Focus: Tribunal allows transferred CRA workers to receive Ontario pension

The Ontario Pension Board has appealed after several provincial public servants were allowed to claim a full pension when their work was transferred to the federal government despite continuing to work in their new jobs at the Canada Revenue Agency.

The employees worked at Ontario’s former revenue ministry in the administration of the province’s Retail Sales Tax Act but moved to the federal department as of March 2012 after the implementation of the Harmonized Sales Tax.

Under the Public Service of Ontario Act, the employees had to be members of the public service pension plan. They argued they should be able to claim their pensions because they were no longer Ontario public servants when they made the move to the federal department.

In a May 7 decision, the Financial Services Tribunal sided with the workers after the superintendent of financial services indicated it would refuse their request to start receiving benefits.

“Those applicants who are eligible for an unreduced pension under the plan as of March 1, 2012, have the right to start receiving that pension, notwithstanding that they may continue to be employees of the CRA,” wrote the three-member tribunal panel.

Murray Gold, managing partner at Koskie Minsky LLP, represented the pension board at the tribunal and says his clients have appealed to the Divisional Court.

“We were surprised,” says Gold. “There were two prior decisions by the tribunal on the issue that supported our case.”

He says the five applicants who won the case have used the transfer to gain an unfair advantage over other plan members.

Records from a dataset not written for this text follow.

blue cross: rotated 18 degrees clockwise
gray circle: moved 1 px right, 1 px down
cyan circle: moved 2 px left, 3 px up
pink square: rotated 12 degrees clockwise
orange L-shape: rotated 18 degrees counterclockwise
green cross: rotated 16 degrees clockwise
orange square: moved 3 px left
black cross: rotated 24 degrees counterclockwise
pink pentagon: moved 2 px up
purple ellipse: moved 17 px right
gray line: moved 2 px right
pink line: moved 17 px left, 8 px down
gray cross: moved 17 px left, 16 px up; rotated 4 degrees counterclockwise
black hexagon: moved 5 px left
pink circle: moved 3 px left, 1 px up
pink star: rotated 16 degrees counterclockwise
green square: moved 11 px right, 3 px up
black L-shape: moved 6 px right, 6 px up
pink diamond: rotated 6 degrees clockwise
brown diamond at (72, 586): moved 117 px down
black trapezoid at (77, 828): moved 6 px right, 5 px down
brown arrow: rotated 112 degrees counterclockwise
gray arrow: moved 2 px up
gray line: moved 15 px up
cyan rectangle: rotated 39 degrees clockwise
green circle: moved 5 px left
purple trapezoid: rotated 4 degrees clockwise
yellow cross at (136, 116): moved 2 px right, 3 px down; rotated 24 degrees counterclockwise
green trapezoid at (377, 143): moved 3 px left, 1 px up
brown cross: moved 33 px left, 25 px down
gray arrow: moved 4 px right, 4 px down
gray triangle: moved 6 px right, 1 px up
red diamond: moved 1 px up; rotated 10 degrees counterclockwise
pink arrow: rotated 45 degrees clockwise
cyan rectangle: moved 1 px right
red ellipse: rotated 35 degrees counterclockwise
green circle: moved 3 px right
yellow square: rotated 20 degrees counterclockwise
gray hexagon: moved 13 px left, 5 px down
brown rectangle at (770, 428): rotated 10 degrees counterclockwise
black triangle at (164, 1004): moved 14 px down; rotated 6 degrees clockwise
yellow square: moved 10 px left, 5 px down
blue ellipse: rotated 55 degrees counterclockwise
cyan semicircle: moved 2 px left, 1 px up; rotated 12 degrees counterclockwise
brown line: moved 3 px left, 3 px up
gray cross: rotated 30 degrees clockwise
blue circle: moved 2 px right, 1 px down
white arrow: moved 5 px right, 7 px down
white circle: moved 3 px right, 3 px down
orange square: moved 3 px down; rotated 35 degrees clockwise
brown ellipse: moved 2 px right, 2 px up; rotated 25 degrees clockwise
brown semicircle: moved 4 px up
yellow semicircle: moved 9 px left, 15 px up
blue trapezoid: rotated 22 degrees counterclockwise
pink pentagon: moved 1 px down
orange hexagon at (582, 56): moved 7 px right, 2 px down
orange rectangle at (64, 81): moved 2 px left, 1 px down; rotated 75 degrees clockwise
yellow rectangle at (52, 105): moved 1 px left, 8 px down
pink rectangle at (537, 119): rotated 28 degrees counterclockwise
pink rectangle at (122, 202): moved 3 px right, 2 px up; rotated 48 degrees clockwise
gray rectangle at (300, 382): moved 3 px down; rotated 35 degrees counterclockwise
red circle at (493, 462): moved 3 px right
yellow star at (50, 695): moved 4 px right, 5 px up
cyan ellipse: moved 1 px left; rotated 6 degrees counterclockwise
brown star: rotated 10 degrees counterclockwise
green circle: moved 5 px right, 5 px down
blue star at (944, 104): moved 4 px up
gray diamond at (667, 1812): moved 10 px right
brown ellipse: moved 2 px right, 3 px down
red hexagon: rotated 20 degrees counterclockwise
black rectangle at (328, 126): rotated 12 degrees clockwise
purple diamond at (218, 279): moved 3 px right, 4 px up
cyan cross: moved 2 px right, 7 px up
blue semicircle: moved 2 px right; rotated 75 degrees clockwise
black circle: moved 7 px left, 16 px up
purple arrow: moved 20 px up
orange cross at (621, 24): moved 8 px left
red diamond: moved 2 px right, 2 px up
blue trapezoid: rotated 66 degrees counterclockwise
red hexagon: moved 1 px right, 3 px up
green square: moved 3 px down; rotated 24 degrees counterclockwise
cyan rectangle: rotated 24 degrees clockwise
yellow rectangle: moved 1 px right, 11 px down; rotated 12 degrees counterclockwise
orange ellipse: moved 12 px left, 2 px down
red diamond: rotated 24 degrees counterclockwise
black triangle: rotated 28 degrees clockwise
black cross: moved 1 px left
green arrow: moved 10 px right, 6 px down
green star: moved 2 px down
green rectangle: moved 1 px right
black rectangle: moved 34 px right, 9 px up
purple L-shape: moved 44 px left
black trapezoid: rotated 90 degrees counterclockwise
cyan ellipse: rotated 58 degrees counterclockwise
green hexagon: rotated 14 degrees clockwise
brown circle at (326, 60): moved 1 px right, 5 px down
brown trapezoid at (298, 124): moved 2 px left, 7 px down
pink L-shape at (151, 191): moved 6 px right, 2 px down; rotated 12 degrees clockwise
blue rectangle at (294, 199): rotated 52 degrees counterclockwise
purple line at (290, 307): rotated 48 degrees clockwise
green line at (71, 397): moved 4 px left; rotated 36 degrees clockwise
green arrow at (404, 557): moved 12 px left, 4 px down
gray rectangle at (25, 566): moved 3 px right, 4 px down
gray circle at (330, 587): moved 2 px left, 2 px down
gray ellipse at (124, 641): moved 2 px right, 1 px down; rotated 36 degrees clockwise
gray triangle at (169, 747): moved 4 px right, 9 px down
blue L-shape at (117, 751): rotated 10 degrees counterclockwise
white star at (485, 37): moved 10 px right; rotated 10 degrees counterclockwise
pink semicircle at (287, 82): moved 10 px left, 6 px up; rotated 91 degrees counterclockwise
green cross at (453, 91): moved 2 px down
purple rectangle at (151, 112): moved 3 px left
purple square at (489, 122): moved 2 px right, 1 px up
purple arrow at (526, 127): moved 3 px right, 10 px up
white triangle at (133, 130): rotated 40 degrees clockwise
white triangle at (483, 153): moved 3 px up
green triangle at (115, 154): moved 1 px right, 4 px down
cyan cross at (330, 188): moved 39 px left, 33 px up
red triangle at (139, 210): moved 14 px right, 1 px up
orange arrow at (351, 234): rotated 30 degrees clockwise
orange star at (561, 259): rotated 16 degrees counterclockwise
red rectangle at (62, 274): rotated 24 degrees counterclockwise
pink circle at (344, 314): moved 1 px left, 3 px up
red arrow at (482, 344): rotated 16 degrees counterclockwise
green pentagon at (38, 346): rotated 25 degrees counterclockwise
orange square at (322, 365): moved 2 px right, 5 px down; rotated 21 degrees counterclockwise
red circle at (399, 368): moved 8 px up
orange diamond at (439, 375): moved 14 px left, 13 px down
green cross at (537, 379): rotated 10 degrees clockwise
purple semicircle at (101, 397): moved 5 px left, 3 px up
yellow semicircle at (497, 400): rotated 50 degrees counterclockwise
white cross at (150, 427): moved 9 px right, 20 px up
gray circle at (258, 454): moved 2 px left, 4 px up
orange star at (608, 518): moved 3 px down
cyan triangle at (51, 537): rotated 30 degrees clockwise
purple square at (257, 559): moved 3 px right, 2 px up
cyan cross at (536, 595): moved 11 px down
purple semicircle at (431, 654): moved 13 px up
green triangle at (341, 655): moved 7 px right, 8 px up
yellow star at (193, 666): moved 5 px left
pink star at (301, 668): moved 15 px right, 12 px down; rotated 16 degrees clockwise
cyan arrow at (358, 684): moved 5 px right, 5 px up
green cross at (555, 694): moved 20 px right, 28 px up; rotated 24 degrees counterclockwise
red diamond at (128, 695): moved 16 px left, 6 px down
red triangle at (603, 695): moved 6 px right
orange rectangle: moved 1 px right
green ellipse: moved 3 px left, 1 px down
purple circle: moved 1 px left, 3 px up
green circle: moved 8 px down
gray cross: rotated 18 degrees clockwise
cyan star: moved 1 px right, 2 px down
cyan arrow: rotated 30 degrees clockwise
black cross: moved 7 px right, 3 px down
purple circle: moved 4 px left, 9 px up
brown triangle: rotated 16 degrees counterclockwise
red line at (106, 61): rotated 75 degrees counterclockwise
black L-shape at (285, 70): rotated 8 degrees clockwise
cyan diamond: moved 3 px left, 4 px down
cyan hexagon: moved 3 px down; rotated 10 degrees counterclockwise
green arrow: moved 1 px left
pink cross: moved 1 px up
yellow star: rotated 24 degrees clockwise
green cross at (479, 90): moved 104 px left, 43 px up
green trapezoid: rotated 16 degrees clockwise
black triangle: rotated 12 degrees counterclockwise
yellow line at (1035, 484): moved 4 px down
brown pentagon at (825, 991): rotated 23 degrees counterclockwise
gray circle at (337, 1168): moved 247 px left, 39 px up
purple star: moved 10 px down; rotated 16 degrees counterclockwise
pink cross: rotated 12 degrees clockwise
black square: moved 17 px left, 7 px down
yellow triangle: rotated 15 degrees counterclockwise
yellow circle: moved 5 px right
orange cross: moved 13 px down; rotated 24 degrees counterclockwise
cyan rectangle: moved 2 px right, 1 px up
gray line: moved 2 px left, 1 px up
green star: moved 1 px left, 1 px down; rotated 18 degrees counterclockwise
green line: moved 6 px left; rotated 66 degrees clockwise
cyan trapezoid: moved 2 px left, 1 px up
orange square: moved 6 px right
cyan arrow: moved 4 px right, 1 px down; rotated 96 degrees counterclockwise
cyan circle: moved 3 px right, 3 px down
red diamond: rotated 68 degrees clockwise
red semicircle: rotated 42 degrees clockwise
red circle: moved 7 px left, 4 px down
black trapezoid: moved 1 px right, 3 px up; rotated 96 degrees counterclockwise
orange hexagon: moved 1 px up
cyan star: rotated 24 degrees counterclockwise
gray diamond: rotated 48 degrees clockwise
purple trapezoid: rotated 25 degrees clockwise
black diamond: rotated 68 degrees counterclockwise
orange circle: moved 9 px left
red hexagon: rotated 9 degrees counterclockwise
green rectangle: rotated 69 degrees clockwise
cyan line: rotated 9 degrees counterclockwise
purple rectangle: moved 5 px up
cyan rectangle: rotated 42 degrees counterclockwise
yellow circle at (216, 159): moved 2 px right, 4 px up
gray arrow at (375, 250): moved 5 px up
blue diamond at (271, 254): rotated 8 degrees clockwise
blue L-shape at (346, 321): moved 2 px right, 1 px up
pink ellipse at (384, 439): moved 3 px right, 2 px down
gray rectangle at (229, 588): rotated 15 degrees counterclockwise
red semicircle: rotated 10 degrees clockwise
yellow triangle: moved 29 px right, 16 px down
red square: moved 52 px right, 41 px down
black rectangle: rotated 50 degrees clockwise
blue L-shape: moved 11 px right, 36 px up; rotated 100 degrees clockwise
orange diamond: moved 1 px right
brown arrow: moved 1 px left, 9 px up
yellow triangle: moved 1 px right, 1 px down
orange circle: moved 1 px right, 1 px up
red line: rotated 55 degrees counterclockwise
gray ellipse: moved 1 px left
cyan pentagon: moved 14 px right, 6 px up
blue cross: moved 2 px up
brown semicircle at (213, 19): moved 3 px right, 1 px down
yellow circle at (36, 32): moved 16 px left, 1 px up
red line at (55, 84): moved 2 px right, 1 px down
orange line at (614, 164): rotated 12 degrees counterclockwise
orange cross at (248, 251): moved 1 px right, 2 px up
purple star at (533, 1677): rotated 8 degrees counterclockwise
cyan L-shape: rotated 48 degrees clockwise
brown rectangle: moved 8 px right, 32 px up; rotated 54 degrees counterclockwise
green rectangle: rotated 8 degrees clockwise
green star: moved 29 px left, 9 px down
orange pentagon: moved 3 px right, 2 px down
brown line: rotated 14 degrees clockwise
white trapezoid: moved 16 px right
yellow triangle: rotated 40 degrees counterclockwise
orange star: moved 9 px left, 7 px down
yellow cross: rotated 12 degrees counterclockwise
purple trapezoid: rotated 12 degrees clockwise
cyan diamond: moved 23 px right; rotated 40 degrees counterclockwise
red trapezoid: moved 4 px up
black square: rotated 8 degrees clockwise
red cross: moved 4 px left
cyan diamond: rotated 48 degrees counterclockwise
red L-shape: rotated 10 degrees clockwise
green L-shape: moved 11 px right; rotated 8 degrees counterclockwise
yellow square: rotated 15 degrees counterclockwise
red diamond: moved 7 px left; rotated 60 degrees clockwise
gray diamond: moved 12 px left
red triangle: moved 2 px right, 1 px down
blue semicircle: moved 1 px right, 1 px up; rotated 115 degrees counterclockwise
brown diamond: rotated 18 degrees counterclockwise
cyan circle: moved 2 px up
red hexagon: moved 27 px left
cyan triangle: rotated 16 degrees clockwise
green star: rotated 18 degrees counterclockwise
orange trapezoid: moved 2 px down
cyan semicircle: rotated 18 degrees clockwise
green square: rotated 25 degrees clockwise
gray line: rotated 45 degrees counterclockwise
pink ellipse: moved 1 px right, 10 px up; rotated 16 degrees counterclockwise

“People ought not to decide that their employment has been terminated and that they can retire while continuing to work with the new divested employer,” he says. “There are limited exceptions, but generally the rule is you work, then you stop work, and draw a pension.”

Kristen Rose, a spokeswoman for the Financial Services Commission of Ontario, said the superintendent supports the board’s appeal.

“The decision of the Financial Services Tribunal was a departure from previous Financial Services Tribunal decisions on the same issue,” Rose said in a statement.

“Our position is that the employment of the applicants is deemed not to be terminated for the purposes of the Pension Benefits Act.

Consequently, they are not entitled to begin receiving pension benefits.”

One of the applicants, Mehdi Ratansi, a former senior manager at the ministry, presented the case at the tribunal on behalf of himself and 27 colleagues. Ratansi was one of six who had qualified for an unreduced pension on the date of the transfer to the federal department (he opted not to accept the job offer but instead started his own business as a tax consultant).

The decision directly affected five applicants who qualified for full pensions and accepted offers from the federal department. The tribunal said a further hearing would be necessary to deal with the remaining 22 applicants.

Ratansi didn’t want to comment on the case and says he and his fellow applicants have yet to decide whether to appoint a lawyer for the appeal since more stringent rules at the Divisional Court prevent him from appearing for anyone but himself.

The case revolved around s. 80 of the Pension Benefits Act. It deals with the sale or assignment of an employer’s business to a new entity. The case also involved a subsection that states that any employees transferred under it are deemed to not have been terminated as a result of the transaction for the purposes of the act.

The employees relied on the section of the public service pension plan governing cessation of membership. They argued that while termination may not have occurred for the purposes of the act, they had been terminated for the purposes of the plan.

Subsection 3(c) of the pension plan allows members to withdraw voluntarily in writing “where that member is not required to be a member of the plan.” Since they were no longer Ontario public servants, they argued, they didn’t have to be members of the plan and could withdraw.

The pension board’s case centred on the act rather than on the plan. It argued that previous tribunal decisions had established s. 80(3) as a statutory bar because all of the employees’ options for receiving pensions relied on the termination of their employment.

But the tribunal ruled its previous decisions “did not consider the possibility that a deemed continuance of employment for purposes of the act might not govern the rights of the employees under their respective plans” and said it must determine the rights of members in a “more contextual manner.”

“We must deal with the plan language as we find it,” the panel wrote.

“If the applicants are no longer mandatory members — and they clearly are not — they are entitled to elect to cease their membership even if their employment status is deemed to continue. We would be persuaded otherwise only if it were necessary to give effect to the statutory purposes of the [Pension Benefits Act]. We have determined that no statutory purpose is frustrated by allowing the applicants to withdraw from the plan.”